Faced with these grim conclusions, world leaders, at least rhetorically, rose to the occasion. French President Emmanuel Macron declared Tuesday that “we will get out of this pandemic only with an economy that thinks more about fighting inequalities.” He argued that the financialization of the economy had led to a focus on “profits that are not linked to innovation or work” and that liberal democracies needed to move beyond a now-outdated reverence for deregulation and hostility toward state intervention.
“The capitalist model together with this open economy can no longer work in this environment,” said Macron.
Kristalina Georgieva, managing director of the International Monetary Fund — a global institution once synonymous with neoliberalism — said that “unless capitalism globally brings people closer together, we won’t be winners after this crisis.” She added that the pandemic had widened the gap between wealthy and poorer nations and that global cooperation on addressing a crisis that knew no borders was “not up to par.”
Those sentiments were echoed by German Chancellor Angela Merkel, who once more used her bully pulpit at Davos to decry nationalism and called attention to the new challenges posed by unequal vaccine distribution around the world. “Let’s not kid ourselves: The question of who gets which vaccine in the world will of course leave new wounds and new memories, because those who get such emergency help will remember that,” she said.
Of course, reasons for skepticism abound over the utility of such gatherings. In the United States, the controversy over the GameSpot stock — where ordinary retail investors organized online to dramatically upend the schemes of a clutch of hedge funds — is a reminder of the deep populist contempt among many Americans for the sort of institutional investors who populate Davos each year. Meanwhile, some on the far right have cast Schwab and the forum’s efforts as part of a broader globalist conspiracy.
“The right sees the WEF arguments about restructuring the global economy as a dangerous attempt to impose ‘socialism’ and dismantle the traditional society, or what remains of it,” summarized the Indian geostrategist C. Raja Mohan. “The left scoffs at the Davos Man’s talk on the crisis of capitalism. It points to the complicity of the Davos forum in promoting policies that have brought the world to the current impasse and question its capacity to produce solutions.”

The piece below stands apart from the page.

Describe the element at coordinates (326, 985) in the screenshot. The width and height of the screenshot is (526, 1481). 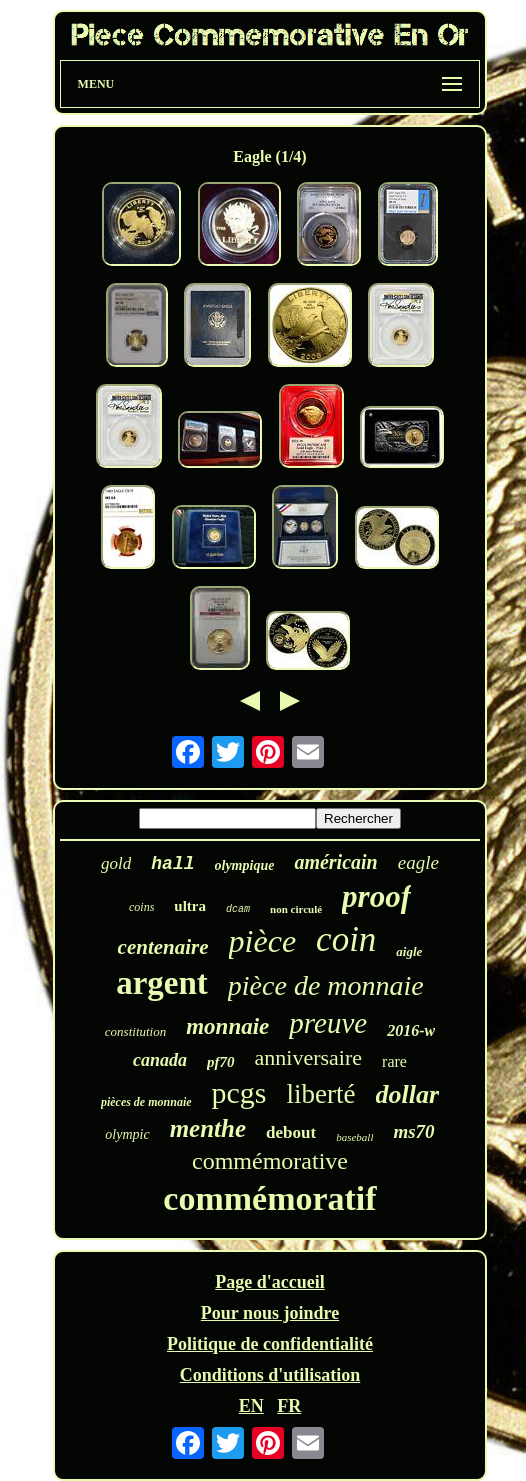
I see `pièce de monnaie` at that location.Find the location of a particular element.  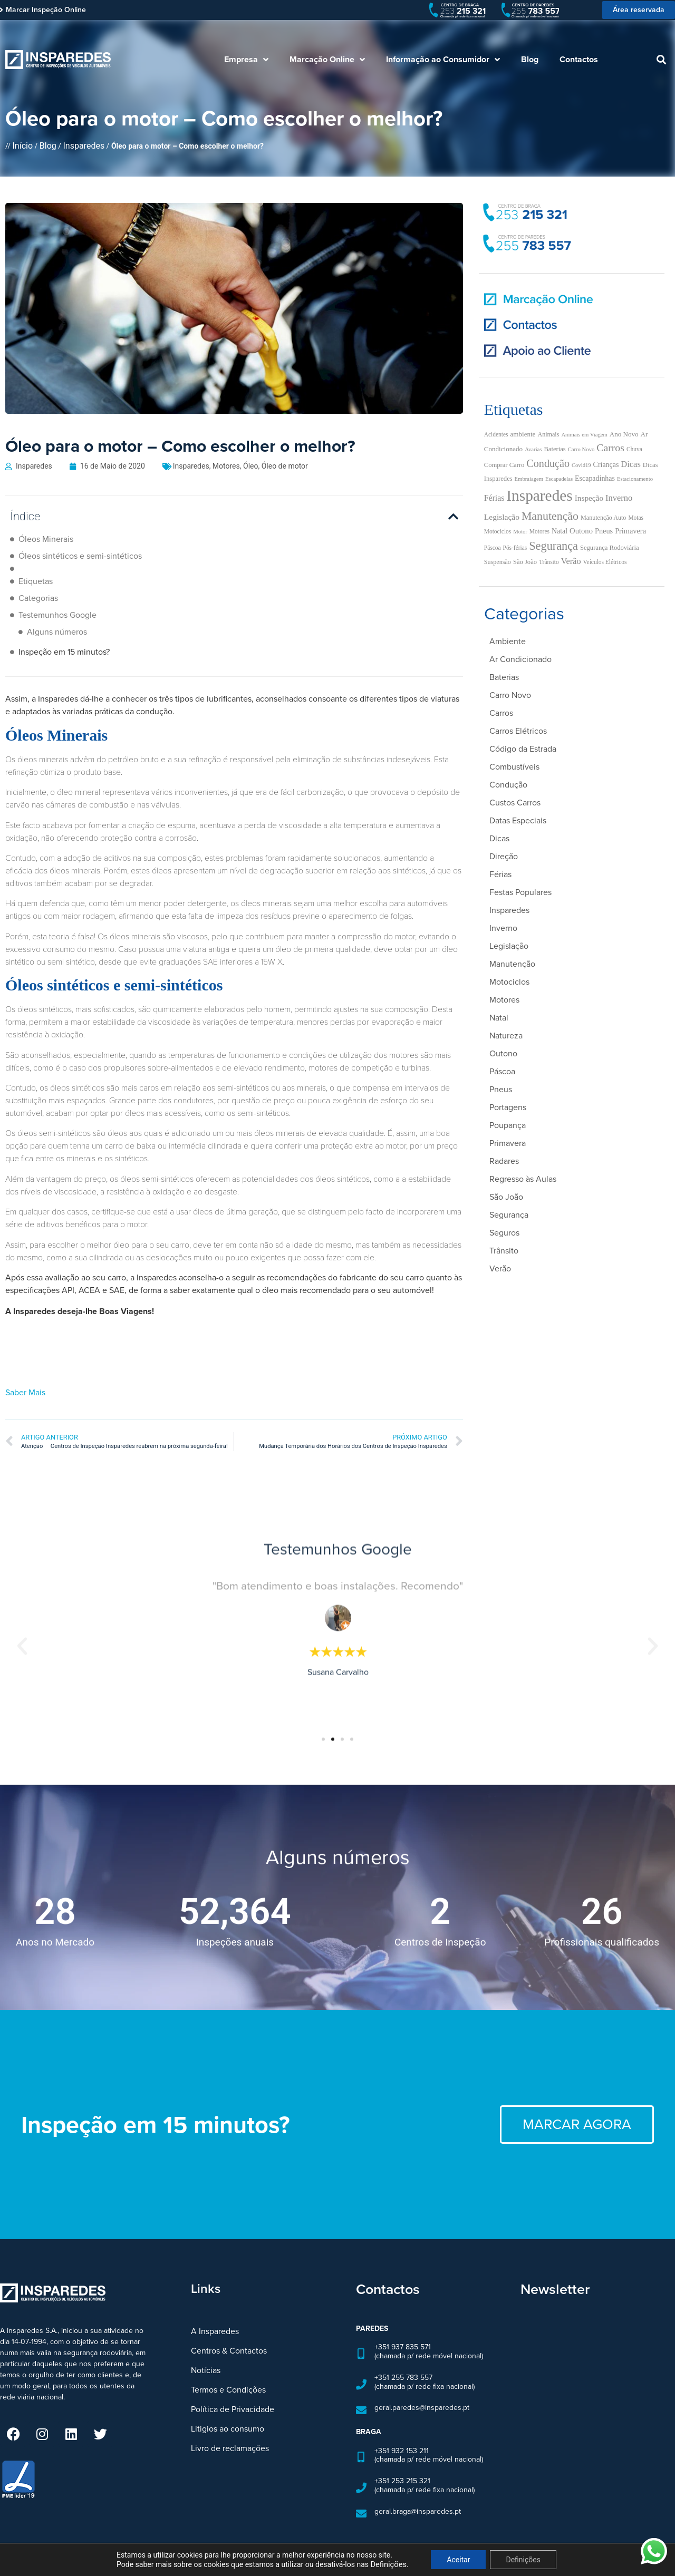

Today’s WorldView moderated a virtual session of Davos attendees eager to bring the world out of this impasse. Gabriela Bucher, Oxfam’s executive director, said that the yawning inequities revealed by her organization ought to make us “think of taxing differently.” She pointed to a new one-off wealth tax passed in Argentina that will raise funds for the country’s pandemic recovery efforts.
“This should be now the norm,” said Bucher. “We can’t think of small adjustments. We need to fund a fair and just recovery that is redistributing at the same time as it enables all the participants of the economy to remain active.”
Sadiq Khan, the mayor of London, spoke of how his city’s experience of the virus revealed gaps along socioeconomic, racial and gender lines, with Black Londoners statistically more vulnerable than others and mothers more likely to have lost their jobs than fathers. “Not only has this pandemic exposed those structural inequalities, but it’s exacerbated them,” said Khan.
Darren Walker, president of the Ford Foundation, argued that “if capitalism is to be sustained, we must intentionally put the nail in the coffin” of the neoliberal orthodoxy championed by the late American economist Milton Friedman, which, Walker said, has left the “ideological scaffolding” for policies and worldviews that are deepening inequality.
That world that existed before the pandemic “is over,” said Walker, and that “means that many of the norms and understandings and structures of that world in a post-coronavirus world must be reorganized and dismantled.”